Stored records
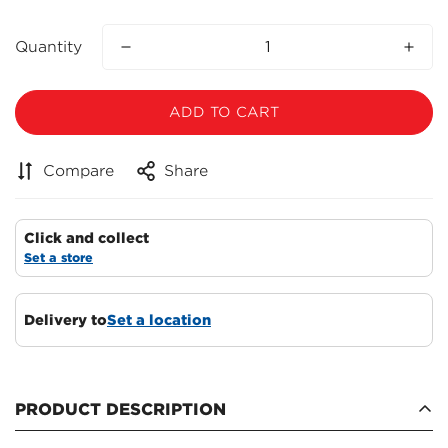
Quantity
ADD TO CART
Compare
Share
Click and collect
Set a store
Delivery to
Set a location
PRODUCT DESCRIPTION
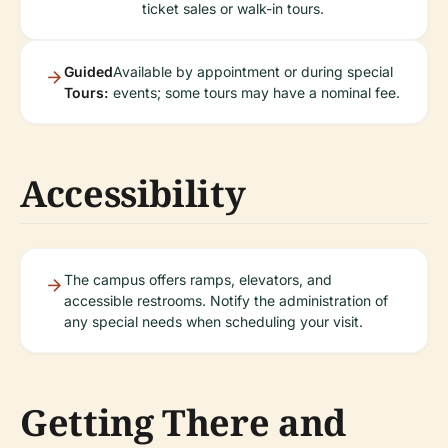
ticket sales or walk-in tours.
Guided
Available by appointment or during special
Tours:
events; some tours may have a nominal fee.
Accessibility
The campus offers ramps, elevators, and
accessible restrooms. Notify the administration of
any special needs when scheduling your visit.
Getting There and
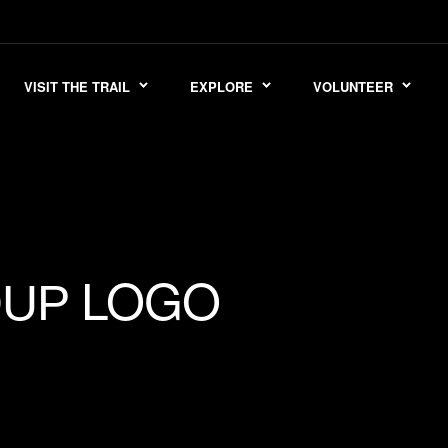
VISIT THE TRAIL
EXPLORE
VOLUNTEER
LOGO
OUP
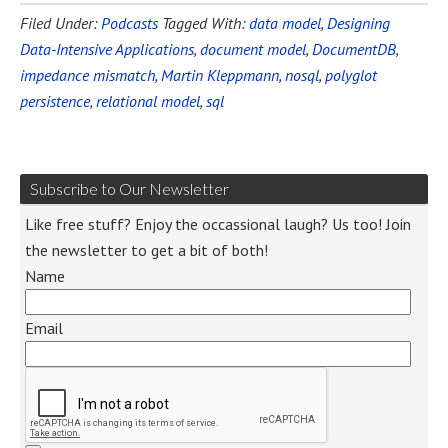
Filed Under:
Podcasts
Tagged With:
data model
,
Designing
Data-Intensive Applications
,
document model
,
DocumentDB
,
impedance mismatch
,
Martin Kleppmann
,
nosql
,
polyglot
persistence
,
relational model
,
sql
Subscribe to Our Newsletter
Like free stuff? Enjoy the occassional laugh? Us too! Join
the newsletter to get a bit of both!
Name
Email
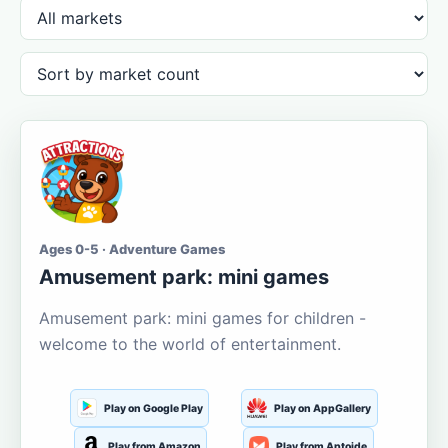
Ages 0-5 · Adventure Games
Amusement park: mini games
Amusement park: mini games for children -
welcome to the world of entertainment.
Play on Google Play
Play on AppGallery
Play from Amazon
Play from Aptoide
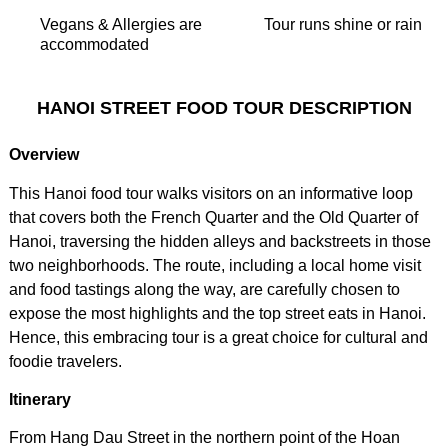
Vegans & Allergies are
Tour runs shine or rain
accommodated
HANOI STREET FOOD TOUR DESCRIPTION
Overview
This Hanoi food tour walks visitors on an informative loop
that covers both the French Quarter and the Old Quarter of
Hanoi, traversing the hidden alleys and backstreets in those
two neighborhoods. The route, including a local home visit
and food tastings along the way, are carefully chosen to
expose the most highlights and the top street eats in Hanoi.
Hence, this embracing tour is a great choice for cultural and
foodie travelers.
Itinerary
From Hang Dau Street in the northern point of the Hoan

==

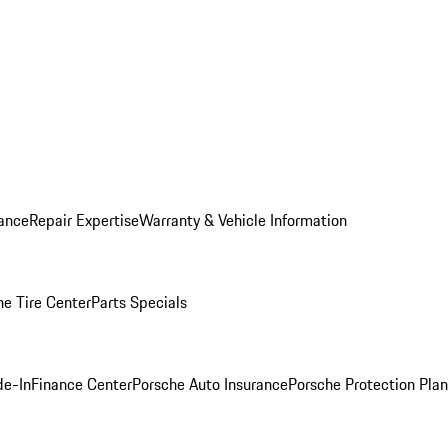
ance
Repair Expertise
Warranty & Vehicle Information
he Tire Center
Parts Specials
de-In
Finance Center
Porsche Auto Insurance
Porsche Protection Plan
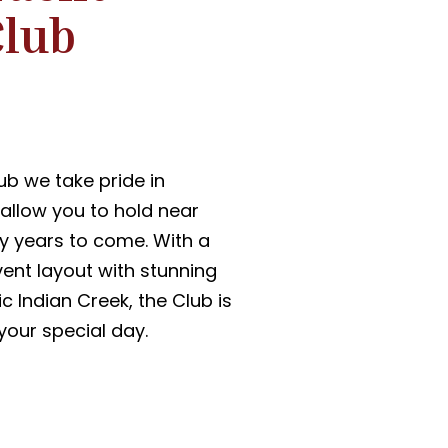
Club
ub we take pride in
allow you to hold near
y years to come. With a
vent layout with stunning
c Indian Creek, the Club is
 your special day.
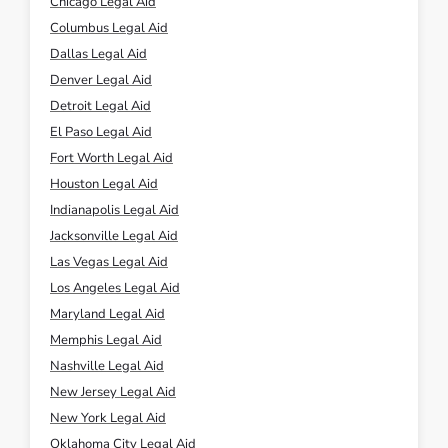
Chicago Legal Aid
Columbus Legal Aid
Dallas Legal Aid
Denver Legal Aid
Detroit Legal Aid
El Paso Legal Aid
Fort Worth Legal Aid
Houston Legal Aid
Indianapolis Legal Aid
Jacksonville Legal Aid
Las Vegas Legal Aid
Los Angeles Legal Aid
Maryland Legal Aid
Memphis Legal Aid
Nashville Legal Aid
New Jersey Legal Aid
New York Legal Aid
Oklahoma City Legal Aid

== Required action ==
Wherever the string "Porsche" appears in the records above, copy the line it sits in.

== Solved exercise ==
Porsche Auto Insurance
Porsche Protection Plan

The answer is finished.